The Glen Cove City Council has delayed action until next month on a planned shift in the city's contract awards policy and two proposed traffic-related changes.

Each proposal was the subject of a public hearing at Tuesday night's council meeting.

Mayor Reginald Spinello said the city's charter review commission asked for the delay on the contract-awards change so the panel could examine the proposal.

The proposed shift would allow city officials to bypass the lowest bidder in awarding contracts. The city could choose to make decisions based upon "best value," which includes factors such as quality, reliability and efficiency, in addition to cost.

Current city law requires the city to accept the lowest bid that meets requirements of a project.

A 2014 report by the state comptroller's office said cities that choose a "best value" procedure must use "objective and quantifiable standards" in evaluating bidders or provide a written justification for choosing a bidder based upon best value.

Marsha Silverman, a Glen Cove resident who works as a financial data analyst, asked whether there would be enough safeguards in place so a best-value contract "doesn't go to best friend."

A public hearing was also held on how to address complaints that auto repair shops use residential Pearl Street to park cars, sometimes for days at a time.

The proposed restriction would bar all parking on the west side of Pearl from 10 a.m. to 6 p.m.

Resident Michael Martino, 56, spoke against the proposed change, saying daytime restrictions would complicate parking for residents.

"If you take away half the spaces, where are the other half of the cars going to go?" Martino asked.

He suggested a law that limits the number of cars auto-repair shops can park on Pearl.

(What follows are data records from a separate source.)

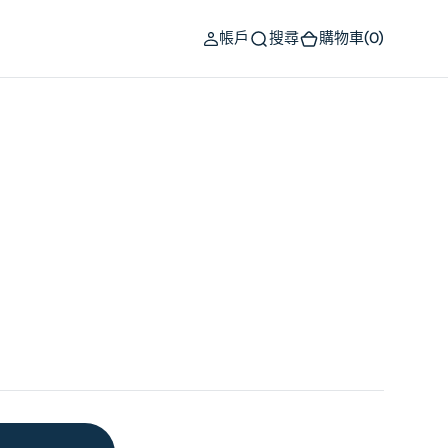
(0)
帳戶
搜尋
購物車
(0)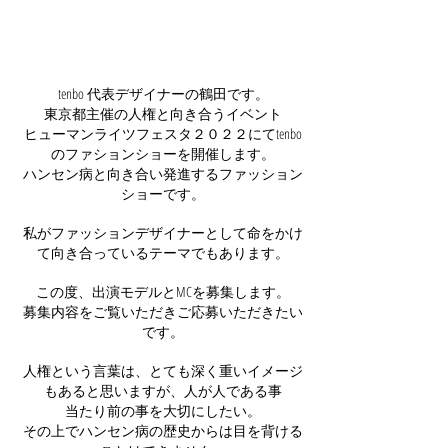
tenbo 代表デザイナーの鶴田です。
東京都主催の人権と向き合うイベント
ヒューマンライツフェスタ２０２２にてtenbo
のファションショーを開催します。
ハンセン病と向き合い発進するファッション
ショーです。
私がファッションデザイナーとして命をかけ
て向き合っているテーマでもあります。
この度、出演モデルとMCを募集します。
募集内容をご覧いただきご応募いただきたい
です。
人権という言葉は、とても深く重いイメージ
もあると思いますが、人が人である事
当たり前の事を大切にしたい。
その上でハンセン病の歴史からは目を背ける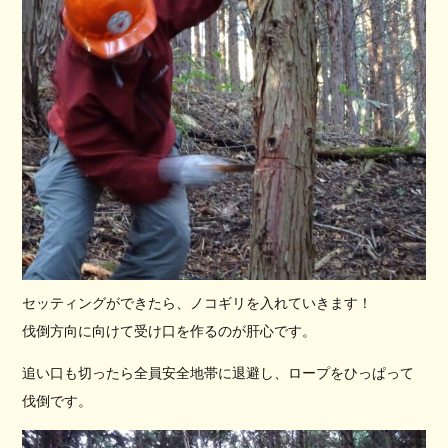
セッティングができたら、ノコギリを入れていきます！
伐倒方向に向けて受け口を作るのが肝心です。
追い口も切ったら全員安全地帯に退避し、ロープをひっぱって
伐倒です。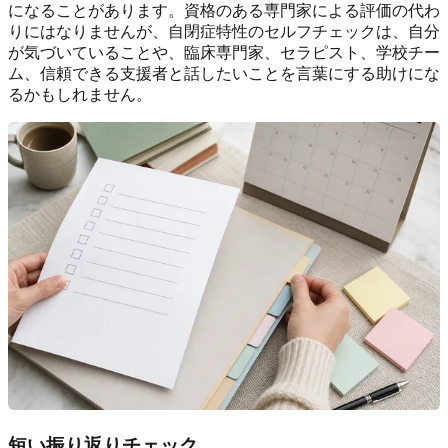
になることがあります。資格のある専門家による評価の代わ
りにはなりませんが、
自閉症特性のセルフチェック
は、自分
が気づいていることや、臨床専門家、セラピスト、学校チー
ム、信頼できる支援者と話したいことを言葉にする助けにな
るかもしれません。
短い振り返りチェック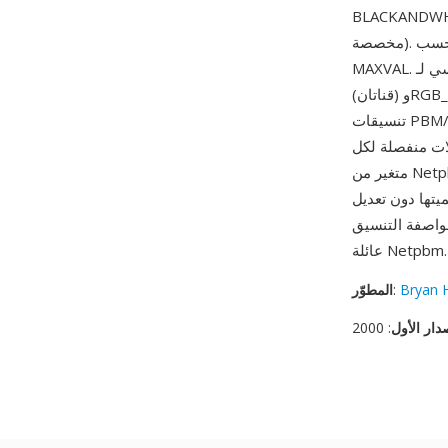
GRAYSC أو RGB أو GRAYSCALE_ALPHA أو RGB_ALPHA أو أنواع
مخصصة). بعد الرأس، تُخزن بيانات البكسل بتنسيق ثنائي، بحيث تشغل كل عينة بايتاً واحداً أو اثنين حسب
MAXVAL. الابتكار الرئيسي لـ PAM على سابقيه هو دعم قناة ألفا الأصلي: أنواع GRAYSCALE_ALPHA
(قناتان) وRGB_ALPHA (4 قنوات) توفر الشفافية دون الحاجة لملف قناع منفصل، وهو ما لم تستطع
تنسيقات PBM/PGM/PPM الأصلية التعبير عنه. من أبرز مزاياه توحيد التنسيقات: تنفيذ واحد لقراءة PAM
للات منفصلة لكل
متغير من Netpbm. آلية TUPLTYPE القابلة للتوسيع توفر قوة عملية أخرى — يمكن تمثيل تكوينات
يتها دون تعديل
عائلة Netpbm.
Bryan 
:
المطوّر
دار الأول
: 2000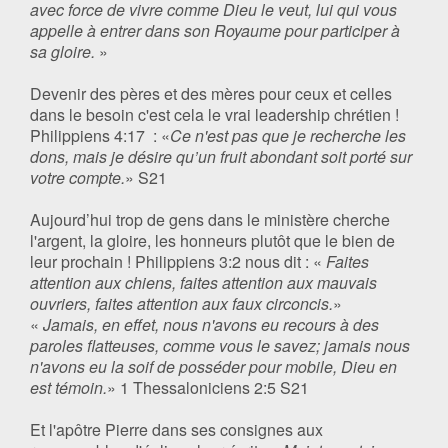
avec force de vivre comme Dieu le veut, lui qui vous
appelle à entrer dans son Royaume pour participer à
sa gloire.
»
Devenir des pères et des mères pour ceux et celles
dans le besoin c'est cela le vrai leadership chrétien !
Philippiens ‭4:17‬ ‭‬‬ : «
Ce n'est pas que je recherche les
dons, mais je désire qu’un fruit abondant soit porté sur
votre compte.
»‬‬‬‬‬‬‬‬‬‬ S21
Aujourd’hui trop de gens dans le ministère cherche
l'argent, la gloire, les honneurs plutôt que le bien de
leur prochain ! Philippiens ‭3:2‬ ‬‬nous dit : «
Faites
attention aux chiens, faites attention aux mauvais
ouvriers, faites attention aux faux circoncis.
»‬‬‬‬‬‬
«
Jamais, en effet, nous n'avons eu recours à des
paroles flatteuses, comme vous le savez; jamais nous
n'avons eu la soif de posséder pour mobile, Dieu en
est témoin.
» ‭‭1 Thessaloniciens‬ ‭2:5‬ ‭S21‬‬
Et l'apôtre Pierre dans ses consignes aux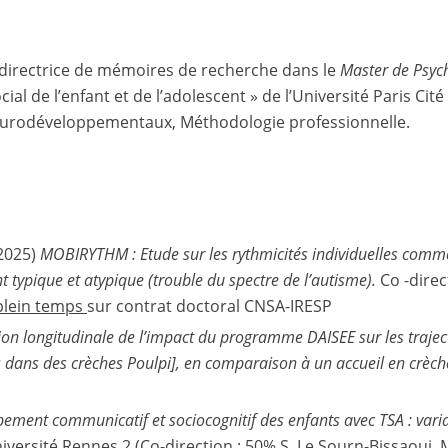
directrice de mémoires de recherche dans le
Master de Psych
ial de l’enfant et de l’adolescent » de l’Université Paris C
 neurodéveloppementaux, Méthodologie professionnelle.
 2025)
MOBIRYTHM : Etude sur les rythmicités individuelles comme 
 typique et atypique (trouble du spectre de l’autisme).
Co -direc
plein temps
sur contrat doctoral CNSA-IRESP
ion longitudinale de l’impact du programme DAISEE sur les traje
 dans des crèches Poulpi], en comparaison à un accueil en crèch
ement communicatif et sociocognitif des enfants avec TSA : varia
iversité Rennes 2 (Co-direction : 50% S. Le Sourn-Bissaou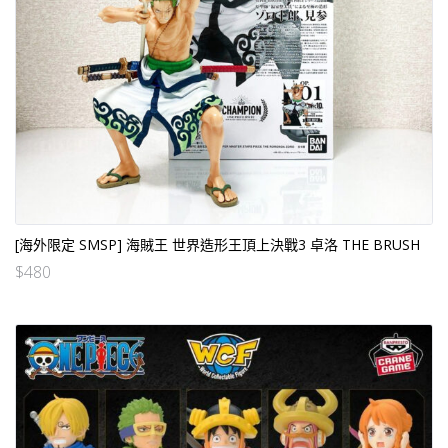
[海外限定 SMSP] 海賊王 世界造形王頂上決戰3 卓洛 THE BRUSH
$
480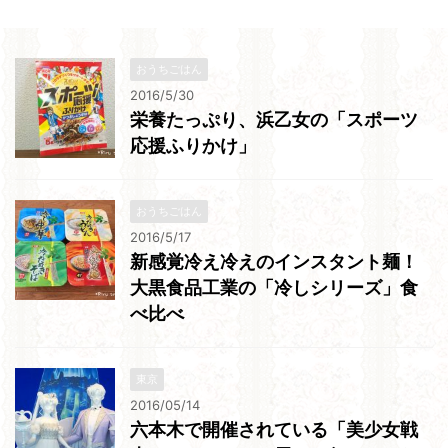
おうちごはん
2016/5/30
栄養たっぷり、浜乙女の「スポーツ
応援ふりかけ」
おうちごはん
2016/5/17
新感覚冷え冷えのインスタント麺！
大黒食品工業の「冷しシリーズ」食
べ比べ
東京
2016/05/14
六本木で開催されている「美少女戦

A third hearing concerned the Glen Cove Police Department recommendation that stop signs be placed on Dosoris Way at Oak Lane.

Lt. Pat Wright said there have been two accidents at the three-way intersection in the past year and several other accidents elsewhere on Dosoris.

Bill Alesi, 69, who lives near Dosoris and Oak, said he's seen two or three near-accidents at what he described as "a dangerous intersection . . . I don't think we should have to wait for a fatal accident."

Rick Smith, who declined to give his age, said stop signs would slow down vehicles traveling toward the nearby Glen Cove Hospital.

Spinello proposed that the council discuss the three issues Sept. 16 at the next pre-council meeting, which is open to the public.